About this exercise » Please look for the string "сайте" below and report every line in which it occurs.

Records supplied »

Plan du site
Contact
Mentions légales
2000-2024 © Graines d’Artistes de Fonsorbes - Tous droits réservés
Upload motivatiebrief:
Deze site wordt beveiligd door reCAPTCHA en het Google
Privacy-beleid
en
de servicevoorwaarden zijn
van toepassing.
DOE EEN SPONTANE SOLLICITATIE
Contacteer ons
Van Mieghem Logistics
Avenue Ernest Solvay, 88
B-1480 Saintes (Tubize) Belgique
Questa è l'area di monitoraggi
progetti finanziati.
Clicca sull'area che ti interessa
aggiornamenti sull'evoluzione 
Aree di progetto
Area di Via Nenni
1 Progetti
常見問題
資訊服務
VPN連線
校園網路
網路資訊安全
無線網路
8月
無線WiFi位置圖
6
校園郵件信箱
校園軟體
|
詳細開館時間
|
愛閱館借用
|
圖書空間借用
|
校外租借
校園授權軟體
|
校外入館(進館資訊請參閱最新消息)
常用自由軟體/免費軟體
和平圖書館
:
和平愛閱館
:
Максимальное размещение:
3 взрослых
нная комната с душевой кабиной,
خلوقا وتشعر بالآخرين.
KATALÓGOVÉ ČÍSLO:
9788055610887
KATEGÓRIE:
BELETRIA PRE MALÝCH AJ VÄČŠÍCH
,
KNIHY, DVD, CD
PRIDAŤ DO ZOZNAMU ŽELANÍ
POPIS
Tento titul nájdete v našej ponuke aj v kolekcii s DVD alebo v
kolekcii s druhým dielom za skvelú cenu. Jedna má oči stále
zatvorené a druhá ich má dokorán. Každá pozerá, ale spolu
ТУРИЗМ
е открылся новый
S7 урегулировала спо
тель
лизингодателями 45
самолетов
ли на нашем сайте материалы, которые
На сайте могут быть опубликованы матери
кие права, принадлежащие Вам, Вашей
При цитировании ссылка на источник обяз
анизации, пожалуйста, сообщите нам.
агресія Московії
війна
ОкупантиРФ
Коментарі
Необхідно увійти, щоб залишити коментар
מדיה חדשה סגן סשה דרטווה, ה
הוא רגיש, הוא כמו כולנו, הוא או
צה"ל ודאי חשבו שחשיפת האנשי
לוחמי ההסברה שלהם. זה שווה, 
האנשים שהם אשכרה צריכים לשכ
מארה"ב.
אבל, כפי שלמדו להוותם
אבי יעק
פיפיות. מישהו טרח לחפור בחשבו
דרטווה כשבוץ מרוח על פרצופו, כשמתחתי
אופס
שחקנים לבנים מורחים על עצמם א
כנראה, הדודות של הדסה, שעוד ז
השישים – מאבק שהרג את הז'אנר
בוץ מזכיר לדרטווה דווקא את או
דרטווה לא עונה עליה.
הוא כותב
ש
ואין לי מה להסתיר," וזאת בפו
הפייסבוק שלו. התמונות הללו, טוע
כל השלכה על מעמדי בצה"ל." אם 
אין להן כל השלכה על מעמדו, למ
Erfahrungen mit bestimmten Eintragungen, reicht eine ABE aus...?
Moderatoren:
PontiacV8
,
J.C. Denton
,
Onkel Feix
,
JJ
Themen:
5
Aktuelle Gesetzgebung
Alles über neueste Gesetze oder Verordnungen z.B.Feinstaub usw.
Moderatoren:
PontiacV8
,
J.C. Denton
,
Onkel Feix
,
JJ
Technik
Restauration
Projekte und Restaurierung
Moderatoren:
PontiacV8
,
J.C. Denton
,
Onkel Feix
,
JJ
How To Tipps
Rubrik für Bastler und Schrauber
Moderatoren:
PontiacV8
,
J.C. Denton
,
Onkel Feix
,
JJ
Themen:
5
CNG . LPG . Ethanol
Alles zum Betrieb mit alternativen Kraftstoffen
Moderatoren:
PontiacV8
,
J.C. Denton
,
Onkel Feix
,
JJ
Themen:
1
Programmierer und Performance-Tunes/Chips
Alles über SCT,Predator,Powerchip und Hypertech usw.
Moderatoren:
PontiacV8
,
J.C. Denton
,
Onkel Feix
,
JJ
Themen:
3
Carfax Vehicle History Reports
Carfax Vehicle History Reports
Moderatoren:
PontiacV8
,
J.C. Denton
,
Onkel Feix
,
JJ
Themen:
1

Result »
ли на нашем сайте материалы, которые
На сайте могут быть опубликованы матери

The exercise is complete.